修行していく中で、自分が修行が出来てるかどうか、どうやって確かめたらいいのかな?というのがあります。

今のあり様について疑問が出ないときが、修行が出来ているときなのかなと思ったりします。

 

【老師】

疑問が出たら、自分で疑問を解かずに。

 

【質問者】

ほおっておく?そのままにしておく?

 

【老師】

自分で、自分の中に出た疑問を解決するのは無理。

必ず自分流に処理するから。

 

【質問者】

・・・

 

【老師】

問題が出たら、こうやって話をしたらいい、捨てたらいい、吐き出して楽になるんです。

 

どんなに明快に、自分で答えを出しても、どうしようもないね。

独参てそういうことの必要性がある。

あそこに来て、全部吐き出すんです。

スッカラカンになって帰りさえすりゃ、修行ができる。

気になるものが少しでもあったら、修行にはならない。

坐ってたって、気になるんだもん(笑い)。

ほっときなさいったって無理だよ、気になるもん持って坐ってたら。

どうしたら気になるもん取れるかって、ぶっちゃけ話してくると、それで全部吐き出すと、スッキリするもんですね。

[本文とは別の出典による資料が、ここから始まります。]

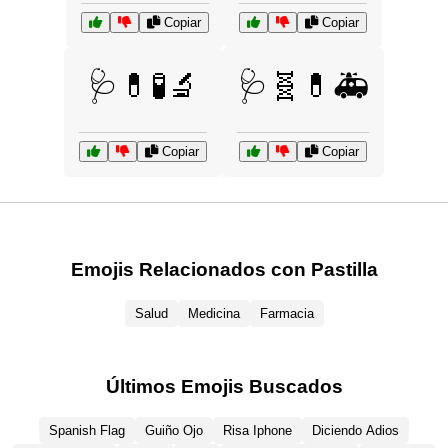
Copiar
Copiar
🩺💊🧪🔬
🩺🧬💊🚑
Copiar
Copiar
Emojis Relacionados con Pastilla
Salud
Medicina
Farmacia
Últimos Emojis Buscados
Spanish Flag
Guiño Ojo
Risa Iphone
Diciendo Adios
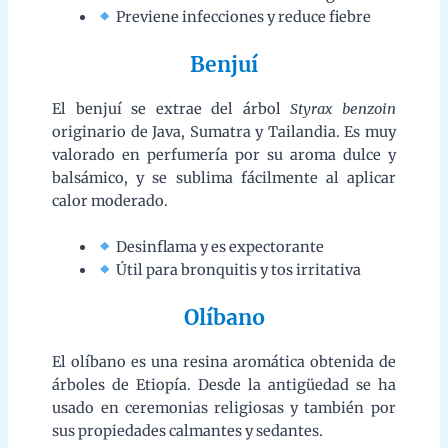
Desinflama y es expectorante
Útil para bronquitis y tos irritativa
Olíbano
El olíbano es una resina aromática obtenida de árboles
de Etiopía. Desde la antigüedad se ha usado en
ceremonias religiosas y también por sus propiedades
calmantes y sedantes.
Sedante natural
Ideal para estados de estrés y ansiedad
Ámbar
El ámbar es una resina fosilizada proveniente
principalmente de restos de coníferas. Muy apreciada
desde el Neolítico por su belleza y usos terapéuticos,
emite un aroma agradable al quemarse.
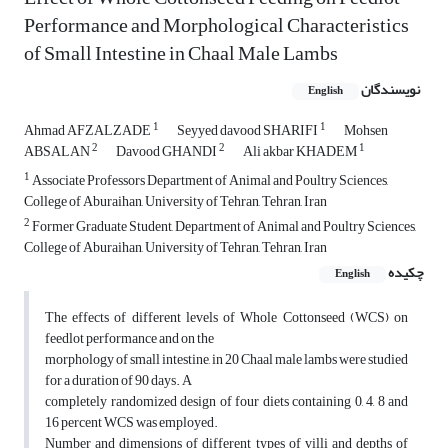
Performance and Morphological Characteristics
of Small Intestine in Chaal Male Lambs
نویسندگان
English
1
1
Ahmad AFZALZADE
Seyyed davood SHARIFI
Mohsen
2
2
1
ABSALAN
Davood GHANDI
Ali akbar KHADEM
1
Associate Professors Department of Animal and Poultry Sciences,
College of Aburaihan, University of Tehran, Tehran, Iran
2
Former Graduate Student, Department of Animal and Poultry Sciences,
College of Aburaihan, University of Tehran, Tehran, Iran
چکیده
English
The effects of different levels of Whole Cottonseed (WCS) on
feedlot performance and on the
morphology of small intestine, in 20 Chaal male lambs were studied
for a duration of 90 days. A
completely randomized design of four diets containing 0, 4, 8 and
16 percent WCS was employed.
Number and dimensions of different types of villi and depths of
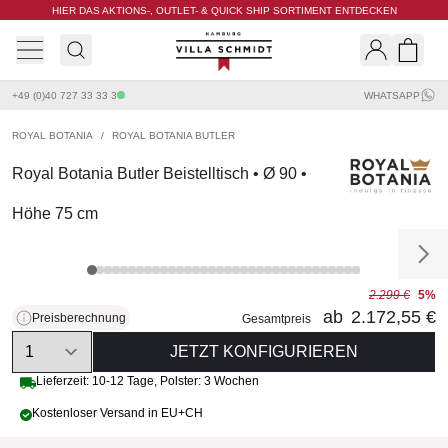
HIER DAS AKTIONS-, OUTLET- & QUICK SHIP SORTIMENT ENTDECKEN
Villa Schmidt
Search
Shopp
+49 (0)40 727 33 33 3
WHATSAPP
ROYAL BOTANIA
/
ROYAL BOTANIA BUTLER
Royal Botania Butler Beistelltisch • Ø 90 •
Höhe 75 cm
2.299 €
5%
ab
2.172,55 €
Preisberechnung
Gesamtpreis
Quantity
JETZT KONFIGURIEREN
Lieferzeit:
10-12 Tage
,
Polster: 3 Wochen
Kostenloser Versand in EU+CH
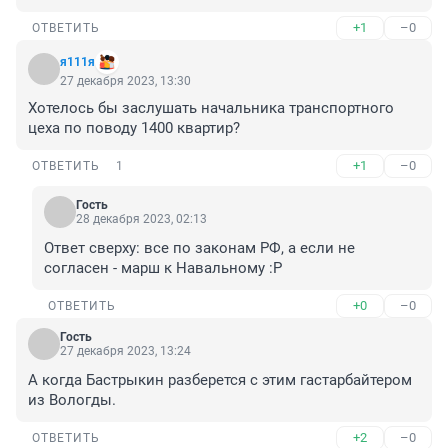
+1
–0
ОТВЕТИТЬ
я111я
27 декабря 2023, 13:30
Хотелось бы заслушать начальника транспортного 
цеха по поводу 1400 квартир?
+1
–0
ОТВЕТИТЬ
1
Гость
28 декабря 2023, 02:13
Ответ сверху: все по законам РФ, а если не 
согласен - марш к Навальному :Р
+0
–0
ОТВЕТИТЬ
Гость
27 декабря 2023, 13:24
А когда Бастрыкин разберется с этим гастарбайтером 
из Вологды.
+2
–0
ОТВЕТИТЬ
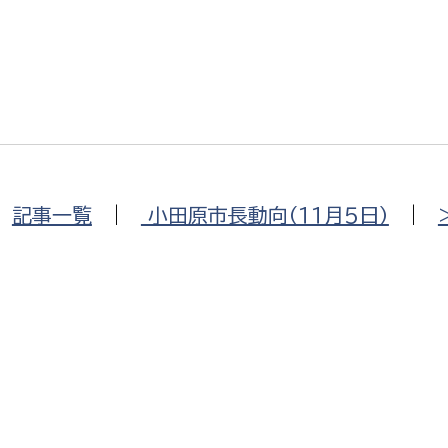
選挙管理委員会事務
務課
選挙管理委員会事務
|
記事一覧
|
小田原市長動向（１１月５日）
|
食課
導課
務課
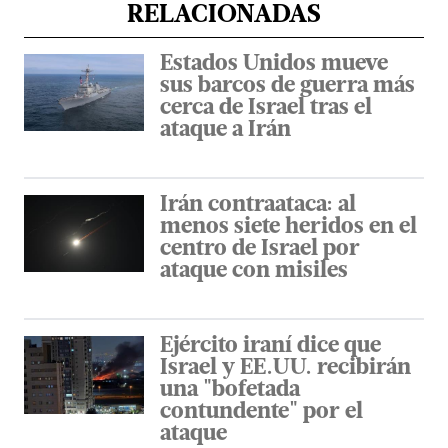
RELACIONADAS
Estados Unidos mueve
sus barcos de guerra más
cerca de Israel tras el
ataque a Irán
Irán contraataca: al
menos siete heridos en el
centro de Israel por
ataque con misiles
Ejército iraní dice que
Israel y EE.UU. recibirán
una "bofetada
contundente" por el
ataque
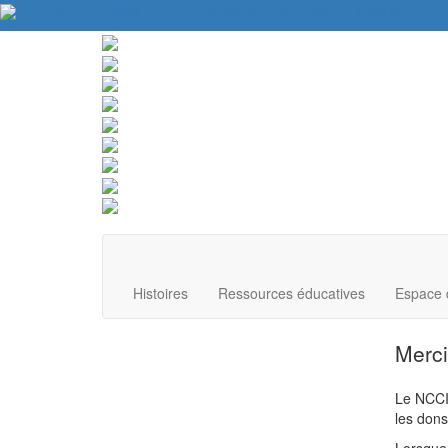
Le Centre
Nous joindre
Conseils de site Web
Faites un don
Histoires
Ressources éducatives
Espace 
Merci
Le NCCIE
les dons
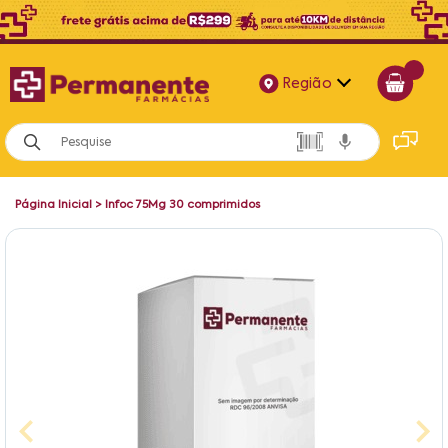
Região
Alagoas
Bahia
Página Inicial
>
Infoc 75Mg 30 comprimidos
Paraíba
Pernambuco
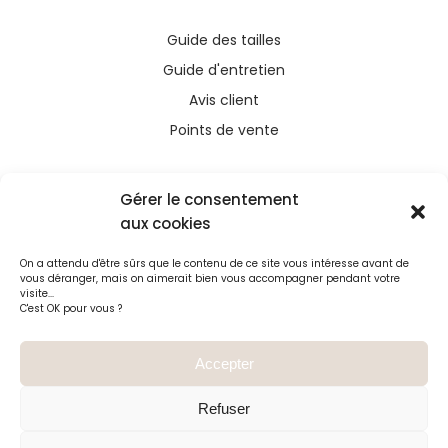
Guide des tailles
Guide d'entretien
Avis client
Points de vente
Gérer le consentement
aux cookies
Ce site a été financé avec l’aide du FEDER (REACT-
On a attendu d'être sûrs que le contenu de ce site vous intéresse avant de
UE), dans le cadre de la réponse de l’Union
vous déranger, mais on aimerait bien vous accompagner pendant votre
européenne à la pandémie COVID-19. L’Europe
visite...
C'est OK pour vous ?
s’engage à La Réunion
Accepter
Refuser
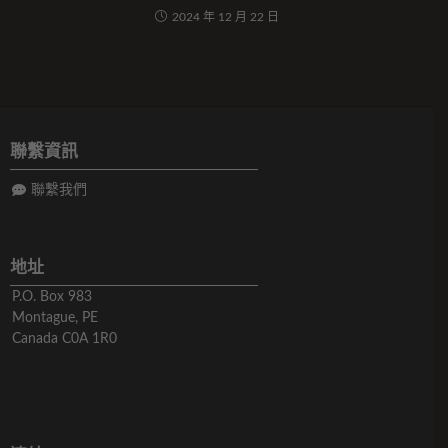
2024 年 12 月 22 日
聯繫資訊
聯繫我們
地址
P.O. Box 983
Montague, PE
Canada C0A 1R0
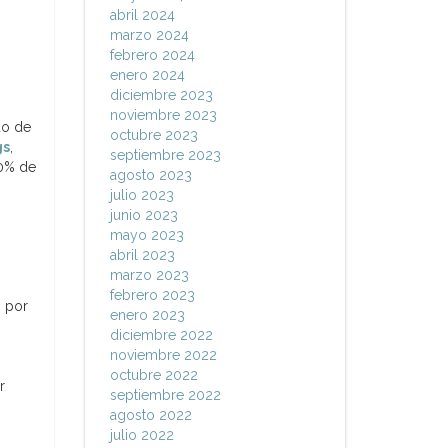
abril 2024
marzo 2024
febrero 2024
enero 2024
diciembre 2023
noviembre 2023
do de
octubre 2023
gs
,
septiembre 2023
90% de
agosto 2023
julio 2023
junio 2023
mayo 2023
abril 2023
marzo 2023
febrero 2023
% por
enero 2023
diciembre 2022
noviembre 2022
octubre 2022
r
septiembre 2022
agosto 2022
julio 2022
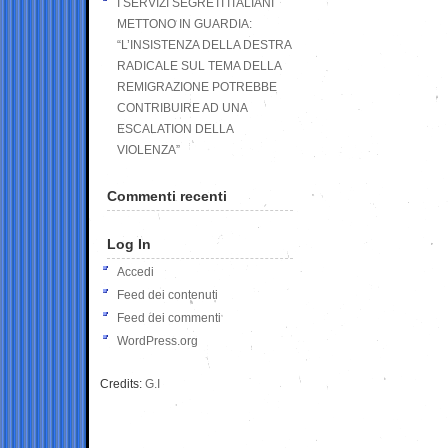
I SERVIZI SEGRETI ITALIANI
METTONO IN GUARDIA:
“L’INSISTENZA DELLA DESTRA
RADICALE SUL TEMA DELLA
REMIGRAZIONE POTREBBE
CONTRIBUIRE AD UNA
ESCALATION DELLA
VIOLENZA”
Commenti recenti
Log In
Accedi
Feed dei contenuti
Feed dei commenti
WordPress.org
Credits:
G.I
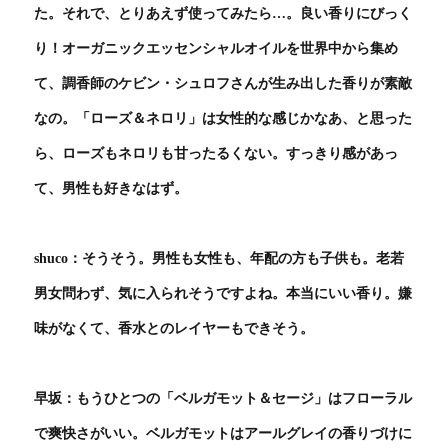
た。それで、とりあえず使ってみたら…。良い香りにびっく
り！オーガニックエッセンシャルオイルを世界中から集め
て、調香師のケビン・シュロフさんが生み出した香りが素敵
なの。「ローズ＆ネロリ」は女性的な感じかなあ、と思った
ら、ローズもネロリも甘ったるくない。すっきり感があっ
て、男性も好きなはず。
shuco：そうそう。男性も女性も、年配の方も子供も。老若
男女問わず、気に入られそうですよね。本当にいい香り。嫌
味がなくて、香水とのレイヤーもできそう。
早坂：もうひとつの「ベルガモット＆セージ」はフローラル
で爽快さがいい。ベルガモットはアールグレイの香りづけに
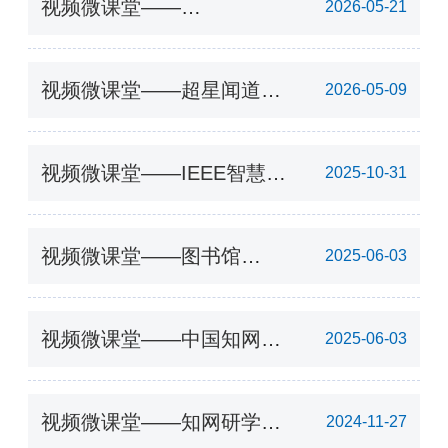
视频微课堂——
2026-05-21
EBSCOEBSCO智能检索与
高效利用
视频微课堂——超星闻道学
2026-05-09
科导航培训视频
视频微课堂——IEEE智慧科
2025-10-31
研三重奏专题讲座
视频微课堂——图书馆
2025-06-03
OPAC系统的使用
视频微课堂——中国知网在
2025-06-03
大学科研学习中的使用指南
视频微课堂——知网研学助
2024-11-27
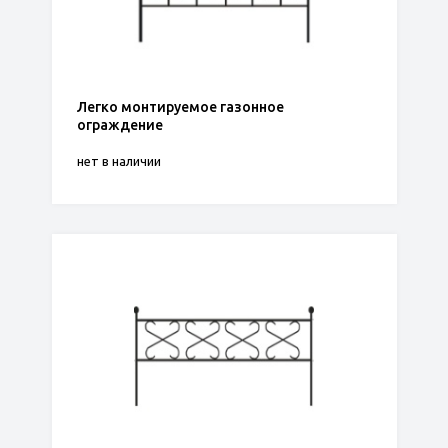
Легко монтируемое газонное
ограждение
нет в наличии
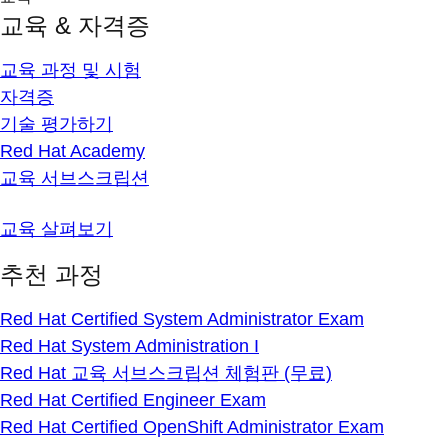
교육 & 자격증
교육 과정 및 시험
자격증
기술 평가하기
Red Hat Academy
교육 서브스크립션
교육 살펴보기
추천 과정
Red Hat Certified System Administrator Exam
Red Hat System Administration I
Red Hat 교육 서브스크립션 체험판 (무료)
Red Hat Certified Engineer Exam
Red Hat Certified OpenShift Administrator Exam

肩凝ってるとき、自分でこうやって揉むよりね、人に押さえてもらった方がずっと楽になるね。

自分で力抜くんだけどね、人に押さえられて、力が抜けるのは違うんです。

全部、任すと楽になる。

 

修行が出来てるとか、出来てないとかっていうことを、取り上げて云々している間は、修行していないということですよね、そうでしょう?

それが、考え事している証拠だから。

 

真を求むること莫(なか)れって、達磨(だるま)さんのあとの三代目の方の信心銘って、本の中に残している。

本当のことは、どうなってるって尋ねるなって。

パン!(手を叩く)ただ、こうやっている。

本当のことは、どうなってるんだろう?知りたいけど、尋ねることやり始めると追尋としてですね、ものを追いかけたり、探ったりするようになって、結局は知らないうちに、考え事の世界だけに生きていくんですね、不思議にそうなる。

 

だけど人間の欲求としては、本当のことを知りたいときに、そのまま何もしないでいて、わかるだろうかって疑念があるから、なかなか言っても、そのままやらない、どうしても探りたくなる。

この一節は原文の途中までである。